Testing Infants and Young Children

There’s a persistent belief that children under 3 shouldn’t be tested for food allergies, but that’s not accurate. Infants as young as 4 to 6 months old can undergo both skin prick testing and blood testing. Early testing is particularly relevant for babies with moderate to severe eczema, which is a significant risk factor for food allergy.

The main consideration with young children is that test interpretation differs from adults. As noted above, the wheal sizes and IgE levels that predict true allergy are lower in children under 2. A skin prick wheal of 4 mm for peanut in a 1-year-old carries the same diagnostic weight as an 8 mm wheal in an older child. Allergists experienced in pediatric testing account for these age-adjusted thresholds when reading results.
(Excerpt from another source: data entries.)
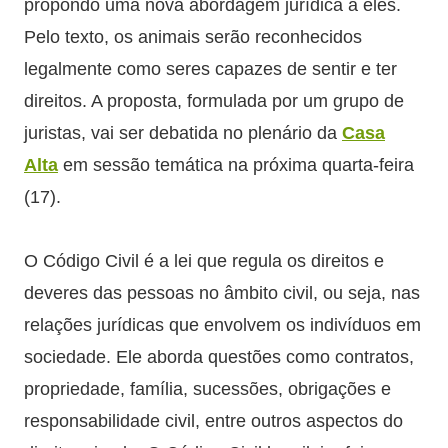
propondo uma nova abordagem jurídica a eles.
Pelo texto, os animais serão reconhecidos
legalmente como seres capazes de sentir e ter
direitos. A proposta, formulada por um grupo de
juristas, vai ser debatida no plenário da
Casa
Alta
em sessão temática na próxima quarta-feira
(17).
O Código Civil é a lei que regula os direitos e
deveres das pessoas no âmbito civil, ou seja, nas
relações jurídicas que envolvem os indivíduos em
sociedade. Ele aborda questões como contratos,
propriedade, família, sucessões, obrigações e
responsabilidade civil, entre outros aspectos do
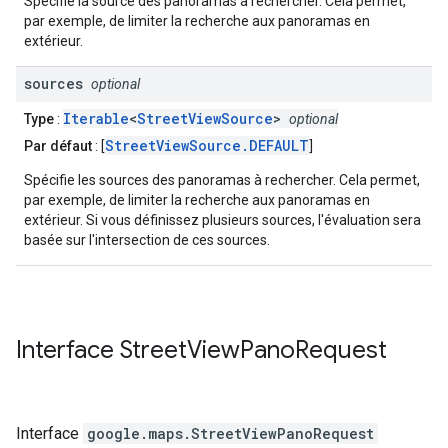
Spécifie la source des panoramas à rechercher. Cela permet,
par exemple, de limiter la recherche aux panoramas en
extérieur.
sources
optional
Iterable
<
StreetViewSource
>
Type
:
optional
StreetViewSource.DEFAULT
Par défaut
: [
]
Spécifie les sources des panoramas à rechercher. Cela permet,
par exemple, de limiter la recherche aux panoramas en
extérieur. Si vous définissez plusieurs sources, l'évaluation sera
basée sur l'intersection de ces sources.
Interface
Street
View
Pano
Request
Interface
google.maps
.
StreetViewPanoRequest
How These Tests Work Together

No single test confirms a food allergy on its own. The diagnostic process typically starts with a detailed history of your reactions, followed by skin prick testing or blood testing (or both) to identify which foods your immune system is sensitized to. If results are ambiguous, or if the IgE levels fall below the high-confidence thresholds, an oral food challenge provides the definitive answer.
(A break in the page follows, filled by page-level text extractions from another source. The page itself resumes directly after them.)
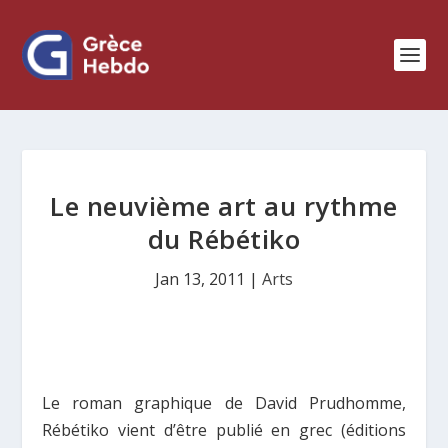
Le neuvième art au rythme
du Rébétiko
Jan 13, 2011
|
Arts
Le roman graphique de David Prudhomme,
Rébétiko vient d’être publié en grec (éditions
The gap between sensitization and true allergy is the central challenge. Roughly speaking, both skin prick tests and standard blood tests are good at ruling allergies out (high sensitivity) but less reliable at confirming them (low specificity). A negative result is reassuring. A positive result means more investigation is needed, whether through component testing, an oral challenge, or a supervised elimination diet, to determine whether you actually need to avoid the food.